One precision point that always trips careful readers: in this corpus, the prerequisite edge runs concept → prerequisite. (A card for gen-server lists behaviour as a prerequisite, so the edge is gen-server → behaviour.) graffeo:topsort/1 puts the tail of each edge before its head, so the returned order lists gen-server before behaviour. A learning sequence (foundations first) is that order reversed. The mathematics doesn't care which way you read a total order; you do.

A word on the algorithm, because it's one of the most beautiful in classical algorithmics. Two correct algorithms for SCCs exist. Kosaraju's is the easier one to explain: run a DFS over $G$, push each vertex onto a stack when its DFS subtree is finished, then run a second DFS over the transpose $G^T$ (every edge reversed) in stack order, and each DFS tree from the second pass is one SCC. The reason this works is the lovely interaction between the DFS finishing-order on $G$ and the reachability structure on $G^T$ — vertices with the latest finishing time are in sink SCCs of $G$, which are source SCCs of $G^T$. The second pass discovers them one at a time without cross-contamination.

Tarjan's algorithm does it in one pass, using a stack and a low-link number to detect when a DFS subtree is fully enclosed within an SCC. It is more compact, has tighter constants, and has the lovely property that SCCs come out in reverse topological order. graffeo uses Tarjan's. Both are $O(V + E)$, which is asymptotically optimal — you can't find SCCs without looking at every edge at least once.

Whether each cyclic SCC in our corpus is a real modelling defect (someone wrote the card poorly) or an honest statement that two ideas are co-requisite (you genuinely can't have one without the other) is a judgement call, and the graph doesn't make it for you. What the graph does is localise all twelve cycles for human adjudication, which is the hard part done.

5.7 Ghost concepts

A small but instructive query: which abstract concepts are referenced but have no card written for them?

(defun ghost-concepts (g)
  (let ((abs-vs (lfeerlcpt-ingest:abstract-vertices g)))
    (lists:sort
     (lc ((<- slug abs-vs)
          (let ((in-nbrs (graffeo:in_neighbours g slug)))
            (not (lists:any (lambda (n) (is_tuple n)) in-nbrs))))
         slug))))

A "ghost" is an abstract vertex with no incoming tuple-shaped edges — that is, no membership edge from a source card. It exists in the graph because some other card listed it as a prerequisite or related concept, but no book actually documents it.

lfe> (lfeerlcpt-queries:ghost-concepts g)
(#"erlang-ports" #"os-monotonic-time" #"os-system-time")

Three of them. They are obvious gaps in the corpus — os:system_time/0 is a standard library function that several cards depend on but nobody wrote a card for.
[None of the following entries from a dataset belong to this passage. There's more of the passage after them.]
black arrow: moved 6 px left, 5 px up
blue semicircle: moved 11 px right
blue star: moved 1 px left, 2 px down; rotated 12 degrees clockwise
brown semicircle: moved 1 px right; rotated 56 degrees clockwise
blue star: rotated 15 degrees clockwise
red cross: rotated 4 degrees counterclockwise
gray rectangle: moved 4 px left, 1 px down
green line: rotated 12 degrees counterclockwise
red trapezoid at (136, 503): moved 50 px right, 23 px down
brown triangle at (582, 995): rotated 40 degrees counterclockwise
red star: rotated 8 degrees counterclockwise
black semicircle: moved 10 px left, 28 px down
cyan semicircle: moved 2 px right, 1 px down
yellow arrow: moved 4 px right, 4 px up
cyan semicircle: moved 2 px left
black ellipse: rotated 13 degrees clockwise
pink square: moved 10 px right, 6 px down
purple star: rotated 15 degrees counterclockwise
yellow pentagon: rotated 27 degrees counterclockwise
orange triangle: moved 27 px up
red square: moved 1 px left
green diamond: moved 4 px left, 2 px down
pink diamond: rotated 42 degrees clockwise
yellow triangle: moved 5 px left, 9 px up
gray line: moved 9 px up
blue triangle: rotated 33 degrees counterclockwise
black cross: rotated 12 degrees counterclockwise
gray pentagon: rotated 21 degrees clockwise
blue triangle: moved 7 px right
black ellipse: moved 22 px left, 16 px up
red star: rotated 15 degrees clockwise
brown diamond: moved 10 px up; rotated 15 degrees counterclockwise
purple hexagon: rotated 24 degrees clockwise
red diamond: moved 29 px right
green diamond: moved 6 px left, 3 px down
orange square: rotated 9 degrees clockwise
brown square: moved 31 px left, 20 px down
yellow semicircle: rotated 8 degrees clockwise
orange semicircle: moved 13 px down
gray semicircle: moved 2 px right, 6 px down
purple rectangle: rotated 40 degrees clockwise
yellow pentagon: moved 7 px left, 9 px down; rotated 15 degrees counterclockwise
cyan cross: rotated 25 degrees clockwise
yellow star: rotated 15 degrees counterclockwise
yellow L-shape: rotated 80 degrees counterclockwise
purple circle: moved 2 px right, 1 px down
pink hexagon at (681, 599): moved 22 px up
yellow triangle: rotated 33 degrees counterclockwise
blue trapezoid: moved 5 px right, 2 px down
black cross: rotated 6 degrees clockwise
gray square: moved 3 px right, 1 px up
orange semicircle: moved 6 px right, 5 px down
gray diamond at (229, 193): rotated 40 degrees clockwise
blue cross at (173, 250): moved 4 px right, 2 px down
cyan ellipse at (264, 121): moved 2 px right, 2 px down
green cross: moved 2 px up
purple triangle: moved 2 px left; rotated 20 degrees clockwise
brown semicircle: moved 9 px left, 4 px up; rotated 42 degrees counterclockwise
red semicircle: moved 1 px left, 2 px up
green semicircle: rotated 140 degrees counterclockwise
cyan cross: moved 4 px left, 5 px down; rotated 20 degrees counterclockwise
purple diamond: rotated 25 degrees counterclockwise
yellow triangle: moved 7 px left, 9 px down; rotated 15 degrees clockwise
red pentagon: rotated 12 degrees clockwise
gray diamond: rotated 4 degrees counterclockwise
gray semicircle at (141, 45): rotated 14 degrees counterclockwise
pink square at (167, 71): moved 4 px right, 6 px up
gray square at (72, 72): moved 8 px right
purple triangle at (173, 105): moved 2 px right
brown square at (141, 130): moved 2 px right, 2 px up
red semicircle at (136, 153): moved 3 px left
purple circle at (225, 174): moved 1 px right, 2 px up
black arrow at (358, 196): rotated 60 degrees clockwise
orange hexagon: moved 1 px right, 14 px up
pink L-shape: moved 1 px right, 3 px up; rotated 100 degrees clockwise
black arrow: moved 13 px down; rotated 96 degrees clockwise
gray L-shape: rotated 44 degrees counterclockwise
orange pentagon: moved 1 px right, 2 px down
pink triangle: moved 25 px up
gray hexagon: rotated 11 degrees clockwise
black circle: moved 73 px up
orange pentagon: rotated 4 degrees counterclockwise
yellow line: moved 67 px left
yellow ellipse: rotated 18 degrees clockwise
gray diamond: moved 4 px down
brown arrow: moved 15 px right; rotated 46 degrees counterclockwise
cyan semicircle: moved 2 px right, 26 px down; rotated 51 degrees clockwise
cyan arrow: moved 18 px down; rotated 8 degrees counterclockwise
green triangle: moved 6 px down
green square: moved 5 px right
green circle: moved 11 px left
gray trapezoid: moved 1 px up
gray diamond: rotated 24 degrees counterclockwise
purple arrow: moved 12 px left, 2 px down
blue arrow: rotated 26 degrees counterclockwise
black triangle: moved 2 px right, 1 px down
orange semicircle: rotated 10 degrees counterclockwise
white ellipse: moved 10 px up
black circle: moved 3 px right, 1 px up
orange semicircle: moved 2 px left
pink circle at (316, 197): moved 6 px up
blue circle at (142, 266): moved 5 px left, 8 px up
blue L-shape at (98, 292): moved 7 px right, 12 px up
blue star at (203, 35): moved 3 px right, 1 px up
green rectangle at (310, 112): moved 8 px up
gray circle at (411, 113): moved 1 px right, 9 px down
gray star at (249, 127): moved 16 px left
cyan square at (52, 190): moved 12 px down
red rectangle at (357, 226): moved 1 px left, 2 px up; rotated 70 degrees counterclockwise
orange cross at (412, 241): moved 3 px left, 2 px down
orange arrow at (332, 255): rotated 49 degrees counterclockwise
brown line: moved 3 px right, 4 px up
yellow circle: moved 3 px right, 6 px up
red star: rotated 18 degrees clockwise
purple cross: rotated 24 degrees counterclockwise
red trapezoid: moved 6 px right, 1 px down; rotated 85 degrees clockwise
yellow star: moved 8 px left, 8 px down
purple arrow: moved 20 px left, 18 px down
This is a different kind of finding from anything we've seen so far: it's a data quality finding, surfaced as a structural property of the graph. "Vertices with no incoming membership edges" is the structural restatement of "concepts I forgot to write up." The graph has done the bookkeeping that a human reviewer would otherwise have to do by hand.

5.8 Weighted shortest paths: the minimum-surprise learning path

Everything we've done so far is structural — edges are present or absent. graffeo also carries weighted shortest paths (dijkstra/2,3, astar/3,4) with a pluggable cost function. That opens a qualitatively different question: not can you get from concept $X$ to concept $Y$, but what's the gentlest route — the path through the most-trusted relationships in the corpus.

The cards assert no explicit numerical weights, so we have to design them out of what the corpus does tell us. Every abstract-layer edge carries an asserted_by set — the list of books that drew that relationship. An edge asserted by six books is consensus; an edge asserted by one is a single author's opinion. A natural cost function:

$$w(u \to v) = \frac{1}{|\mathrm{asserted_by}(u \to v)|}$$

A well-asserted edge has a low cost; an idiosyncratic one has a high cost. Then a shortest path from "a concept I know" to "a concept I don't" minimises the total idiosyncrasy — it routes through the well-trodden middle of the corpus, the edges every author drew.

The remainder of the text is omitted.